One of my main interests as a critic and author of weird fiction has been the question of the genre itself: can weird fiction be defined or delineated in any meaningful way, how does it relate to similar genres such as Gothic, horror, and supernatural fiction, and if it is in someway distinctive from these broader categories, what is the best way to approach it? All of these and others, I tried to set out in a manner that was both comprehensive and concise in Weird Fiction Old, New, and In-Between, which was published in seven parts on the TQF blog and is available as a single document here. Lane’s approach is different to and – I’m going to admit it – more convincing than mine, dividing supernatural horror into two distinct forms or strands in the twentieth century.
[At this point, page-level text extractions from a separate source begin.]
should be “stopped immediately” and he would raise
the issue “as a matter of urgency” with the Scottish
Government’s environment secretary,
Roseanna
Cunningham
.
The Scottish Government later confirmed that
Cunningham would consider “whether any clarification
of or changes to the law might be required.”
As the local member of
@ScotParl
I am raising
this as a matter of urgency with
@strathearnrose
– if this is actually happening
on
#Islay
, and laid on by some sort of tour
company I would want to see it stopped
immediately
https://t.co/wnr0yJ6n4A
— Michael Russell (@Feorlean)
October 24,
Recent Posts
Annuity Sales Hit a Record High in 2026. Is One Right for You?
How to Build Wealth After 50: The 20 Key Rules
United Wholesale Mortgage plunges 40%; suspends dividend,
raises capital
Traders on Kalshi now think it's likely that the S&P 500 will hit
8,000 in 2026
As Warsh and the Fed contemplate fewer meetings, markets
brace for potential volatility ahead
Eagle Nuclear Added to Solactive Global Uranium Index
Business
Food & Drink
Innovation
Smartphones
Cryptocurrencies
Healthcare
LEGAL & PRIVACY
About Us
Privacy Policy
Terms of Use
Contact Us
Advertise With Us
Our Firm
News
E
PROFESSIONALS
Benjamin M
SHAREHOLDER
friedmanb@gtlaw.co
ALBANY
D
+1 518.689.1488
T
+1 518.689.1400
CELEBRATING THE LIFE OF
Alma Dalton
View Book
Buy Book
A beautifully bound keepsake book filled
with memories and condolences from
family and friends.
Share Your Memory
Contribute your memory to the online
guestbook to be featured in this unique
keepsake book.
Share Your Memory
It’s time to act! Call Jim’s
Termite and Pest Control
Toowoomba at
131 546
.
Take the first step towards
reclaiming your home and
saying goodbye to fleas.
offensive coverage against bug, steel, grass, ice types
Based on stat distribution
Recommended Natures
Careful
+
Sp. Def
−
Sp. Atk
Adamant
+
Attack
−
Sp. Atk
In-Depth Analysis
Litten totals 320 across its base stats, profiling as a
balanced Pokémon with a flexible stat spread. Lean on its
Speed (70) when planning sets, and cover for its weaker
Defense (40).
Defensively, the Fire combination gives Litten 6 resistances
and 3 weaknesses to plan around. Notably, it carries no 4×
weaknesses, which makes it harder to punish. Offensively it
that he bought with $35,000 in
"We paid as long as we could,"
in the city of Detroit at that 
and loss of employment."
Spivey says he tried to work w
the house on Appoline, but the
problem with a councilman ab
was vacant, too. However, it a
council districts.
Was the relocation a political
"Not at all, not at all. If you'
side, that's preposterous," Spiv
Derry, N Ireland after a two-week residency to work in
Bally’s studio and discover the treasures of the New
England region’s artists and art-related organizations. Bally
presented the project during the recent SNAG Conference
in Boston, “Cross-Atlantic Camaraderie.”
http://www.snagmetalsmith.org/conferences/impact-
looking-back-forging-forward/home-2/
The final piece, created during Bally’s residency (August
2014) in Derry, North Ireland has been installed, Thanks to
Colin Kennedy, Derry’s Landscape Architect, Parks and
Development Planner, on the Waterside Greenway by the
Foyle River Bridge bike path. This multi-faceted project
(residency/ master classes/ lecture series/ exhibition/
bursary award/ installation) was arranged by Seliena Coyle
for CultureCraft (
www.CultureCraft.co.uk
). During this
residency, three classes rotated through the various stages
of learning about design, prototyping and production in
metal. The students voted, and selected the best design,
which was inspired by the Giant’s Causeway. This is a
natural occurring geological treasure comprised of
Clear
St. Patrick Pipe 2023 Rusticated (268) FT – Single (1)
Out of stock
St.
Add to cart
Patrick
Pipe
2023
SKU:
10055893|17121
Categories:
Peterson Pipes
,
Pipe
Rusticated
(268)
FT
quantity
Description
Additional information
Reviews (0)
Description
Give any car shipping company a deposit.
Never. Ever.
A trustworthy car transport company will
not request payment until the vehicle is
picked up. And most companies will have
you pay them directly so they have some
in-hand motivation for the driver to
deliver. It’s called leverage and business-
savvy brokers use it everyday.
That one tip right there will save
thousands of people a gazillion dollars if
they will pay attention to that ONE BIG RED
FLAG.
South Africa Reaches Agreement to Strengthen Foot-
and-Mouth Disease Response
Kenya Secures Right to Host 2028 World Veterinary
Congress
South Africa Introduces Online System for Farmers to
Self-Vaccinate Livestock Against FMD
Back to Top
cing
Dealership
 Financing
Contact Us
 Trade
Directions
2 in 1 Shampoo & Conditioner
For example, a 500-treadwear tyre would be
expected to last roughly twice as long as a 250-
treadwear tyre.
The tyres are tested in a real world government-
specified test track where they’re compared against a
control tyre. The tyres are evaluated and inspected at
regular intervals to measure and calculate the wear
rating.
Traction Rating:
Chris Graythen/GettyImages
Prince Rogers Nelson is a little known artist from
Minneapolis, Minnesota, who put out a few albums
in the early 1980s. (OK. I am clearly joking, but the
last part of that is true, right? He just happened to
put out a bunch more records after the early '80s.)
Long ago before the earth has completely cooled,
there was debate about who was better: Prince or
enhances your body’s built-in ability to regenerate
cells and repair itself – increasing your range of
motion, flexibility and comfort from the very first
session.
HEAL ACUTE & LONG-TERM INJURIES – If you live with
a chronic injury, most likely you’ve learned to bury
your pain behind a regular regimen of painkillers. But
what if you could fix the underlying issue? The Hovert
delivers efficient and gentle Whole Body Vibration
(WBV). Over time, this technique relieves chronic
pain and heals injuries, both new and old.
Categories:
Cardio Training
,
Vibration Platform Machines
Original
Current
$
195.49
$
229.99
The first, which he calls ‘existential’ or ‘humanistic’ horror, had its origins in Judaeo-Christian belief, is anthropocentric, and was exemplified by Ray Bradbury (1920-2012) and Stephen King (b.1947). The second, which he calls ‘ontological’ or ‘anti-humanistic’ horror, had its origins in literary-critical modernism, is biocentric or cosmocentric, and was exemplified by H.P. Lovecraft (1890-1937) and M. John Harrison (b. 1945). Lane’s main reference to the two strands is to existential and ontological horror, which I found confusing given the close relation between the two adjectives in twentieth century philosophy, but the latter is similar to what I attempted to articulate with my conception of the ecological weird and to what many others before me have called cosmic horror or indifferentism (usually in reference to Lovecraft). Like all engrossing essays, Lane’s was a provocation, challenging me to first rethink the relation between the ecological and the cosmic and then the relation between ontological and existential horror…is absolute horror not when the existential is supervenient on or collapses into the ontological and, if so, are there narratives that combine both strands? Although Lane mentions Ramsey Campbell (b. 1946) in this connection, he doesn’t answer the question in full, but the wonder and triumph of the essay is simply in raising it (and so many others). This is a genuinely unmissable collection for weird fiction enthusiasts.